Chez Save My Brain, on aime Jérémy Ferrari. On l’aime en solo sur scène, on l’aime quand il partage la scène avec Baptiste Lecaplain et Arnaud Tsamere, et désormais on l’aime aussi quand il passe derrière la caméra. Oui, Jérémy Ferrari réalisateur, c’est une réalité, et franchement … vivement le prochain film ( peut-être avec le trio ?)
On a profité de la tournée des avant-premières pour découvrir Les K d’Or, son tout premier long-métrage qui sortira en salles le 11 mars.

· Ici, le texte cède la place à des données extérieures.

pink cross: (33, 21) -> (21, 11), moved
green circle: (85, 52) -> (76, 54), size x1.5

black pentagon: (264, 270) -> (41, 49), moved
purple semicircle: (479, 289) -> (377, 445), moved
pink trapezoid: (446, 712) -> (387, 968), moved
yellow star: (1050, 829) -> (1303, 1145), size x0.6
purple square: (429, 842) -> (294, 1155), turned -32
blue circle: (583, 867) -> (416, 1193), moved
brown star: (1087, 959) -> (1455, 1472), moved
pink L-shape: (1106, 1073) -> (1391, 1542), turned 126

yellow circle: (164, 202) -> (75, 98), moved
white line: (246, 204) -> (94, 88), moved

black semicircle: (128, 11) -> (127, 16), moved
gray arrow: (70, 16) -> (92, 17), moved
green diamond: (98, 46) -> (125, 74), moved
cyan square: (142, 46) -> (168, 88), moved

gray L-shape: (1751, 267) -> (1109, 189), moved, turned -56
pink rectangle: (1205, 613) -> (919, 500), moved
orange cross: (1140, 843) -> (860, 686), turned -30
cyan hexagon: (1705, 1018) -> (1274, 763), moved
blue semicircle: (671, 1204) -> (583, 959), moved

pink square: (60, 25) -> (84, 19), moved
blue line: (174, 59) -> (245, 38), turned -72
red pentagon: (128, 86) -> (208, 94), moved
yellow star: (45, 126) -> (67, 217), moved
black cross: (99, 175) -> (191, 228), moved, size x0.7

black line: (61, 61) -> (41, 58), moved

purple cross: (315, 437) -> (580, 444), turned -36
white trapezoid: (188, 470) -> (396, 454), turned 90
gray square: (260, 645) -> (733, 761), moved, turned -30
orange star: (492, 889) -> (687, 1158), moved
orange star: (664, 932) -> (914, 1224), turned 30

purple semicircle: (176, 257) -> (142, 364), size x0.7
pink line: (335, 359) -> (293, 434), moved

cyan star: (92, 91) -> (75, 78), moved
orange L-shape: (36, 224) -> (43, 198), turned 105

Et autant le dire tout de suite : on est ressorti avec un grand sourire et une seule frustration, celle de ne pas en avoir eu plus.
L’histoire est complètement folle, donc forcément séduisante.
Noé aurait un père pour le moins atypique puisque, d’après sa mère, il serait le fils caché de Kadhafi. Devenu chasseur de trésors, il se met en tête de retrouver l’or supposément disséminé dans le Sahel après la mort du dictateur. Pour mener à bien cette quête improbable, il s’entoure d’une équipe à son image : improbable mais terriblement attachante. Zoulika, anciennement Louise, fraîchement sortie d’un centre de réinsertion civique, est aussi solaire qu’incontrôlable. Ryan, 52 ans, malvoyant et inscrit au Marathon des Sables, . Le marathon devient la couverture parfaite pour traverser les frontières sans éveiller les soupçons.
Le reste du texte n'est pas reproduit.